= 2002 British Columbia Indigenous treaty referendum =

The BC Treaty Referendum was a province-wide referendum on First Nations treaty rights in British Columbia, Canada.

In the spring of 2002 the Premier Gordon Campbell and the British Columbia Liberal Party government sent out ballots to registered voters in the province.

35.84% of ballots (763,480) were received by Elections BC by the deadline of May 15. Over 80 per cent of those ballots indicated agreement with all eight principles. Between 55,000 and 60,000 votes on each question were rejected.

==Questions posed ==

The referendum proposed eight principles that voters were asked to either support or oppose:

1. Private property should not be expropriated for treaty settlements. (Yes/No)

2. The terms and conditions of leases and licences should be respected; fair compensation for unavoidable disruption of commercial interests should be ensured. (Yes/No)

3. Hunting, fishing and recreational opportunities on Crown land should be ensured for all British Columbians. (Yes/No)

4. Parks and protected areas should be maintained for the use and benefit of all British Columbians. (Yes/No)

5. Province-wide standards of resource management and environmental protection should continue to apply. (Yes/No)

6. Aboriginal self-government should have the characteristics of local government, with powers delegated from Canada and British Columbia. (Yes/No)

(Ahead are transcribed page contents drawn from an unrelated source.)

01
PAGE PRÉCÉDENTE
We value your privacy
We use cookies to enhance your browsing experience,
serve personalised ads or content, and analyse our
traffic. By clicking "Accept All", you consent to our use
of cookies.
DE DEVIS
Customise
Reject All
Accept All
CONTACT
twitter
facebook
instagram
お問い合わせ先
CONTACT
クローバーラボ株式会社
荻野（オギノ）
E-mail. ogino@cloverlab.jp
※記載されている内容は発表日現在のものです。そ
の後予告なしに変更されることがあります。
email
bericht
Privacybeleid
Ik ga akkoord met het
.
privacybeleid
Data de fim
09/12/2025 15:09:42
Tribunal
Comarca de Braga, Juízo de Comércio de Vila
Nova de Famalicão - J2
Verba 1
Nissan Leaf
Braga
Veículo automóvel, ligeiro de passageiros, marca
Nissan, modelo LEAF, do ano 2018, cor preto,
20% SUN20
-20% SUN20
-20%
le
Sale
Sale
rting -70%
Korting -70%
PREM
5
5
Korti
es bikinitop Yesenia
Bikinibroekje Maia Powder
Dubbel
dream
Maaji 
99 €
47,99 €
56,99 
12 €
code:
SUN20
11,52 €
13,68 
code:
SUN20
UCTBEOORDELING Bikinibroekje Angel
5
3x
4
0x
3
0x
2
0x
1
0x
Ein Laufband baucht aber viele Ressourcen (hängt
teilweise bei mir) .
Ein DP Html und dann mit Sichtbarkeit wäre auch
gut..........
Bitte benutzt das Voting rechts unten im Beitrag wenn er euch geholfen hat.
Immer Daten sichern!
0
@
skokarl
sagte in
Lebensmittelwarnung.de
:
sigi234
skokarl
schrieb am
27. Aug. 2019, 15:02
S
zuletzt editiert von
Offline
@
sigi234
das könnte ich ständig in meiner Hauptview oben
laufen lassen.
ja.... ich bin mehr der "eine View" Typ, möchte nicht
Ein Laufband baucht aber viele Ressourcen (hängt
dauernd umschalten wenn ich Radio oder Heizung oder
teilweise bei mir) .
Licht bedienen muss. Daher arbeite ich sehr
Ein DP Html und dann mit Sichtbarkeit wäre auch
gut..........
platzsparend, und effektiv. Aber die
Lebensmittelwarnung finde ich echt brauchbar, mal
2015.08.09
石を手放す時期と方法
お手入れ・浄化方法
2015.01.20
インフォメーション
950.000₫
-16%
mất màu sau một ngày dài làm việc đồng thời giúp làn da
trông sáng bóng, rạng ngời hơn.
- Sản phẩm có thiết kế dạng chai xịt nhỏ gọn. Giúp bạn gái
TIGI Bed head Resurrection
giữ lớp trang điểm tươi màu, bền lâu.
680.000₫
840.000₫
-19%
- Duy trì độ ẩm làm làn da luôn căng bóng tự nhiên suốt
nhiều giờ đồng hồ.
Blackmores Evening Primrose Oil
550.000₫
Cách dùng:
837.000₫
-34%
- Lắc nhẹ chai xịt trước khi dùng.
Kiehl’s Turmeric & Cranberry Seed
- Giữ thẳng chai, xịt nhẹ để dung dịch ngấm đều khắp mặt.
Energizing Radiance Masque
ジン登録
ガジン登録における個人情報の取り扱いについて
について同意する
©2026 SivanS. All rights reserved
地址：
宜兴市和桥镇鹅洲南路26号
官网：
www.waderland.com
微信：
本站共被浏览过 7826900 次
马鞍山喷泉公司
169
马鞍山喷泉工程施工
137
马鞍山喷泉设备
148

7. Treaties should include mechanisms for harmonizing land use planning between Aboriginal governments and neighbouring local governments. (Yes/No)

8. The existing tax exemptions for Aboriginal people should be phased out. (Yes/No)

Voters were also told that, for each principle, a Yes vote would compel the provincial government to adopt the principle in treaty negotiations, while a
No vote would mean that the government was not bound to adopt the principle when taking part in treaty negotiations.

==Outcome==
Critics claimed that the phrasing of the referendum ballot was flawed. For example, the first principle, being phrased in the negative, may have confused some voters about which answer meant support. The fourth was written in such a positive way that a Yes response was virtually guaranteed. The eighth may have been misleading, since the tax-exemption for Status Indians is provided by the federal Indian Act, and cannot be altered by provincial governments. The impact of the referendum on treaty negotiations was also unclear, since the government did not indicate what level of support for each principle would be enough to make it binding, or whether any of the principles might still be taken into account by the government even if they had been rejected by some or most voters.

The government called the referendum "an experiment in direct democracy," but a representative for the polling firm Angus Reid called it "one of the most amateurish, one-sided attempts to gauge the public will that I have seen in my professional career." Critics called for a boycott of the referendum and First Nations groups collected as many ballots as possible so that they might be destroyed publicly. The boycott was backed by the
Anglican Church, the United Church, the Presbytery of New Westminster, the Canadian Jewish Congress, the Canadian Muslim Federation, the BC Federation of Labour, the Council of Senior Citizens and the David Suzuki Foundation.

35.84% of ballots (763,480) were received by Elections BC by the deadline of May 15. Over 80 per cent of those ballots indicated agreement with all eight principles. Between 55,000 and 60,000 votes on each question were rejected.